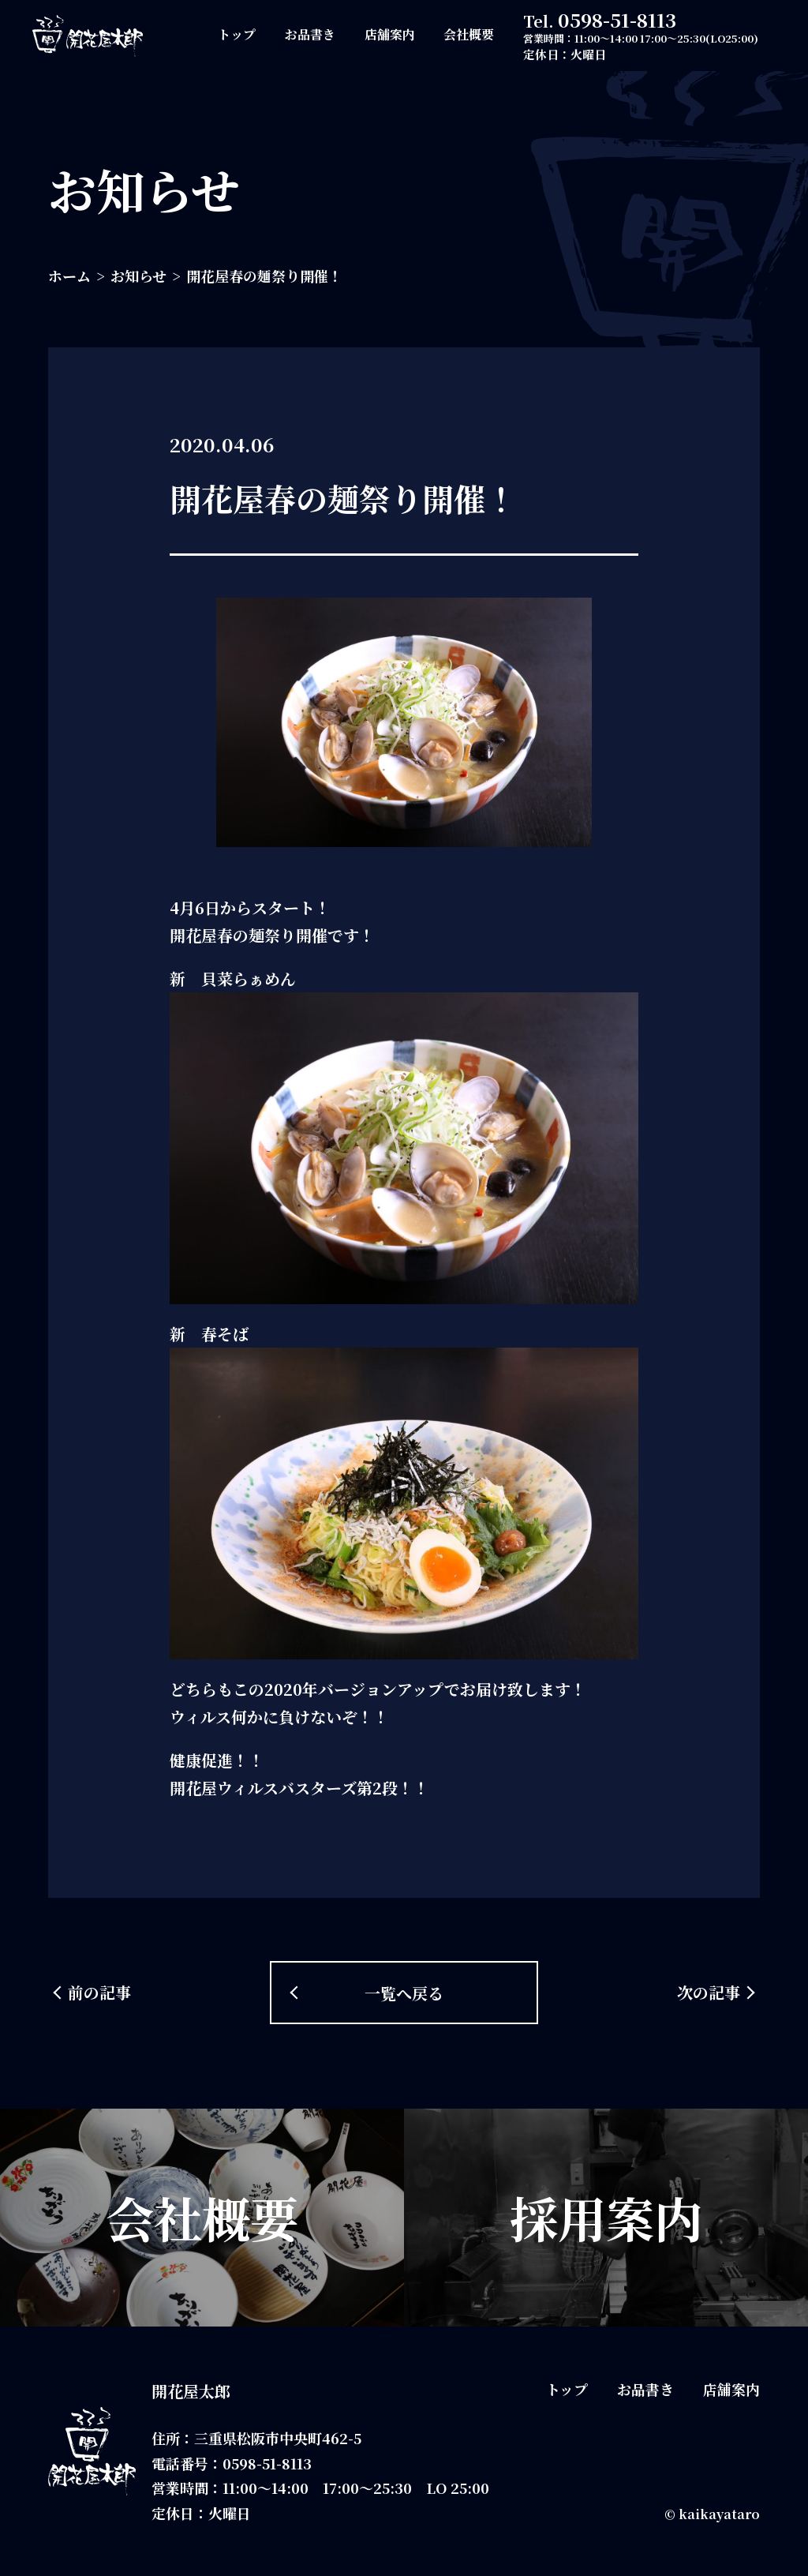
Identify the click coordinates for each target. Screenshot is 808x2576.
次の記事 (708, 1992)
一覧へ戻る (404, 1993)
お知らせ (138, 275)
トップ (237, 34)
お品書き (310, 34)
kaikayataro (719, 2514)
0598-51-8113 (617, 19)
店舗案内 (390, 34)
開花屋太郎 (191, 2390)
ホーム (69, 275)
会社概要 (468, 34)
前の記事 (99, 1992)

==

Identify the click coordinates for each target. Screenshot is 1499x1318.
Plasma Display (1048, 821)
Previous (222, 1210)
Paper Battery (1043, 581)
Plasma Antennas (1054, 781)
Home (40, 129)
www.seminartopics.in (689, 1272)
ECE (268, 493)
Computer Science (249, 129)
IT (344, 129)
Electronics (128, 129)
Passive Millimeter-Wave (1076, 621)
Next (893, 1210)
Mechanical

---

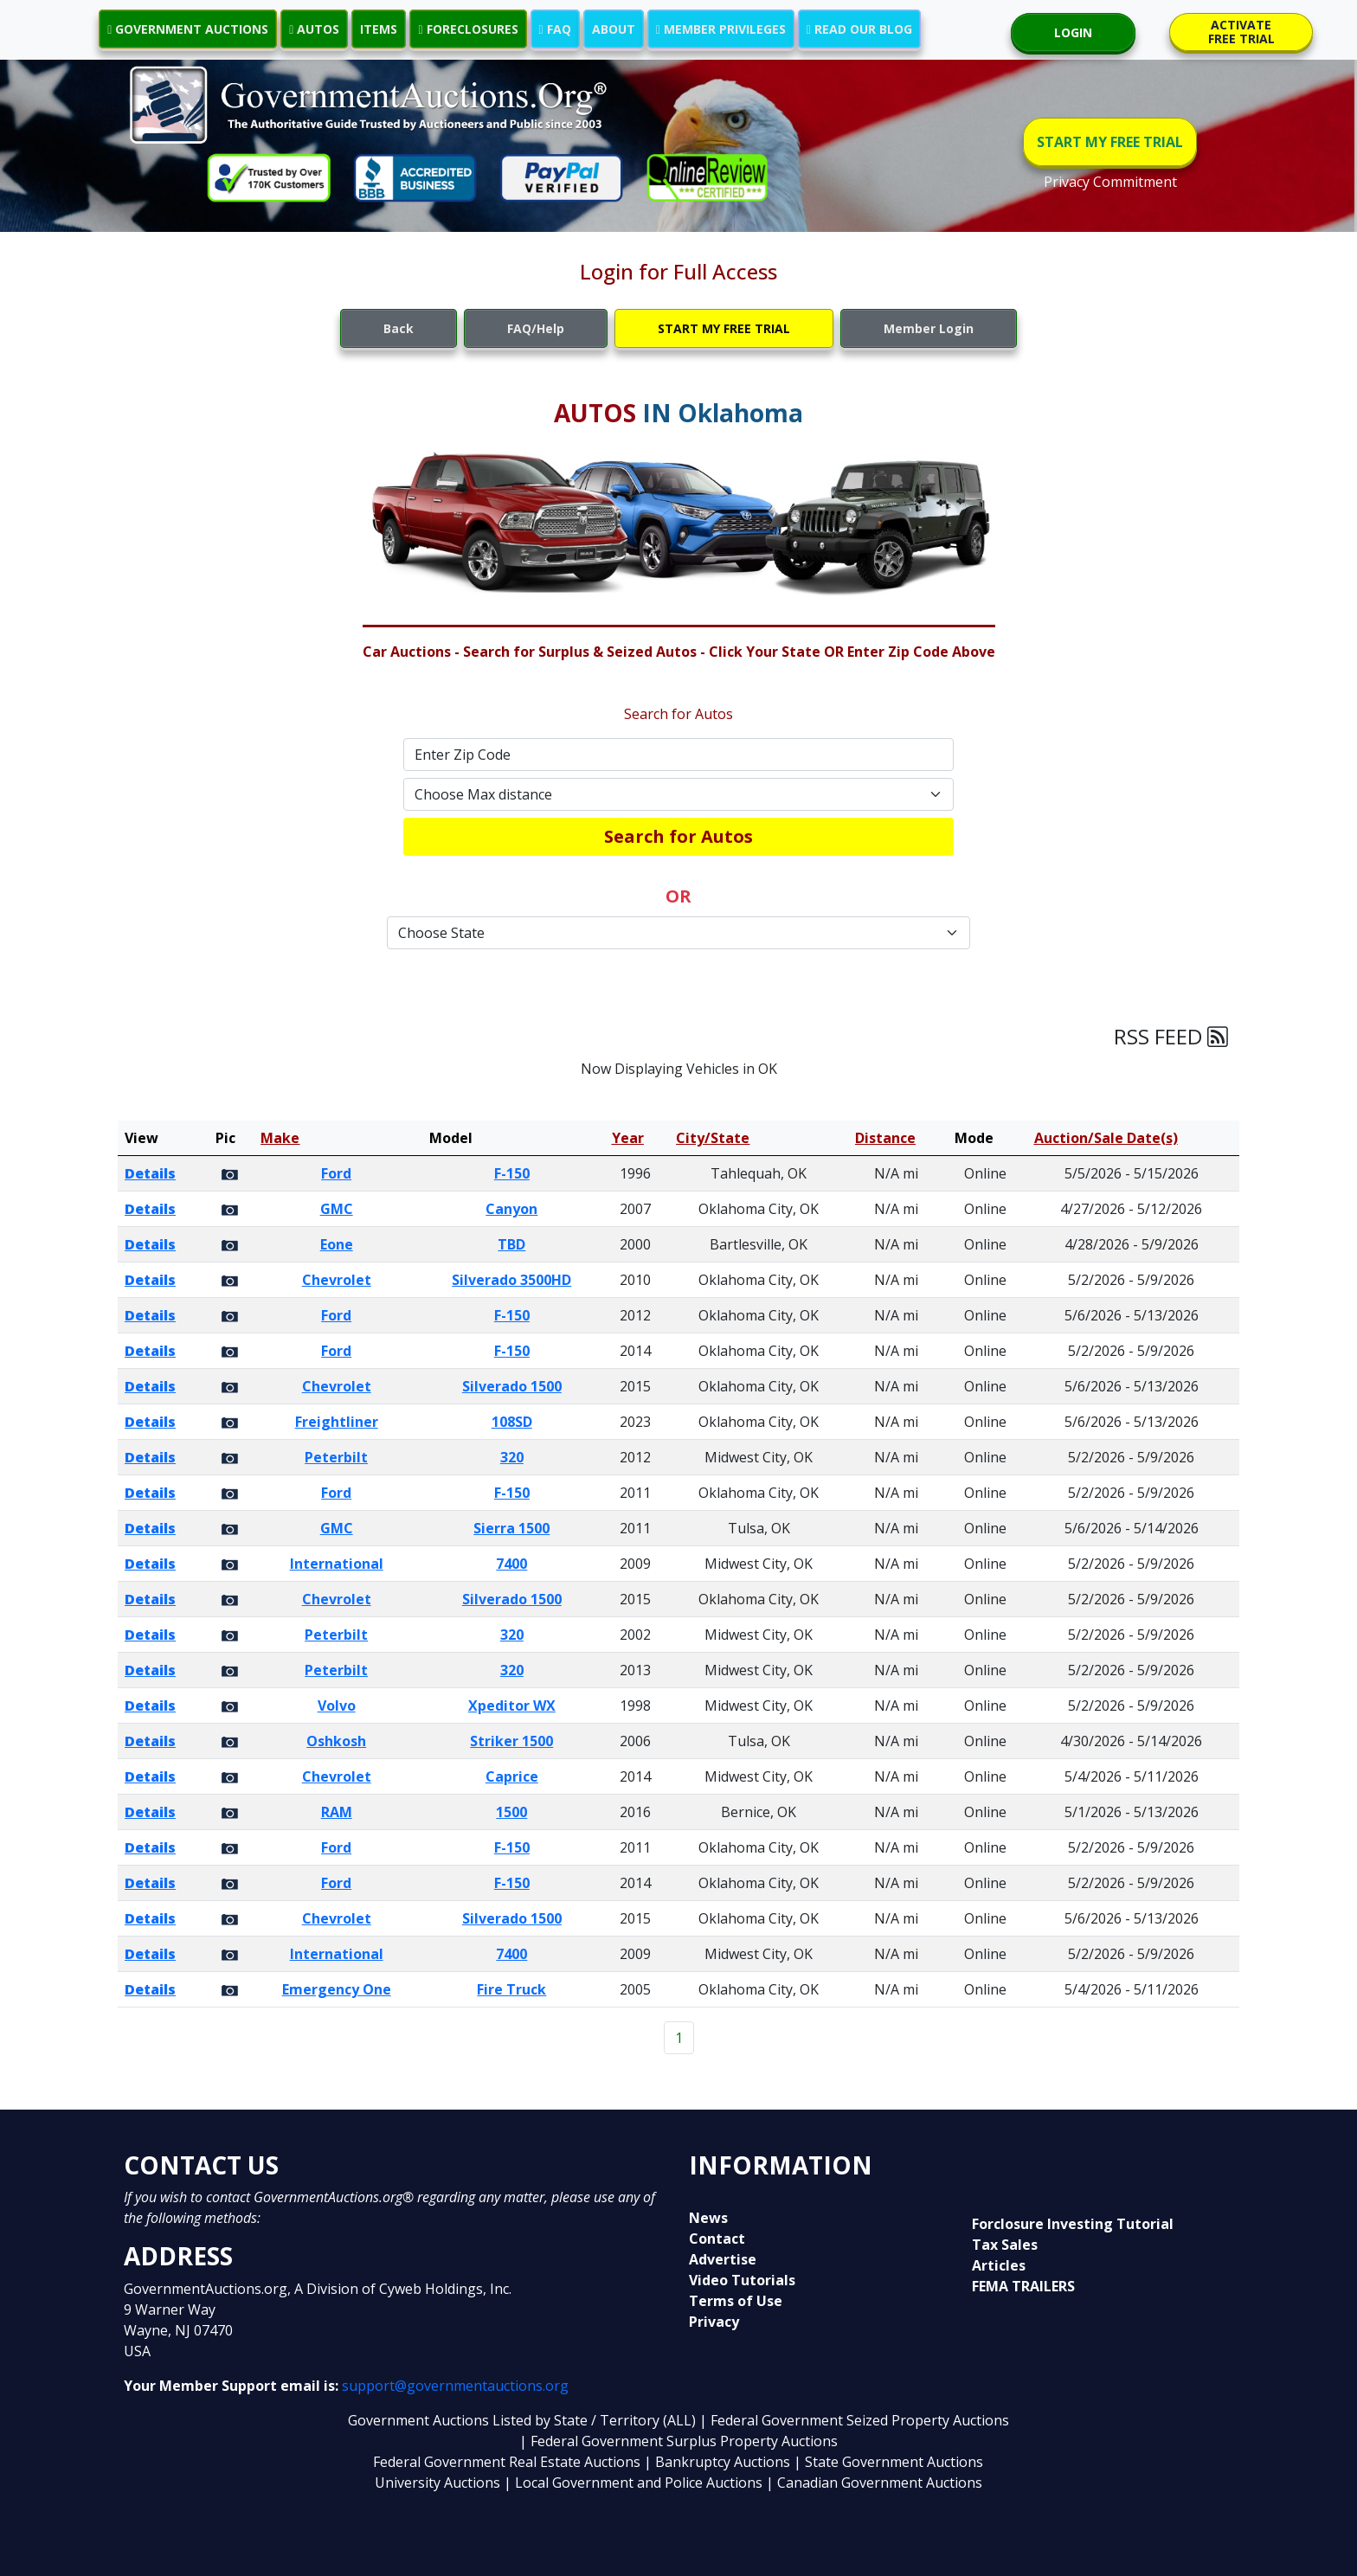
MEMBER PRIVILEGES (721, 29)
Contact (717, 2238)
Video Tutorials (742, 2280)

> **Your assignment**
Determine how many lines of this listing contain "target", and give only the number.

> **Reply to the exercise**
2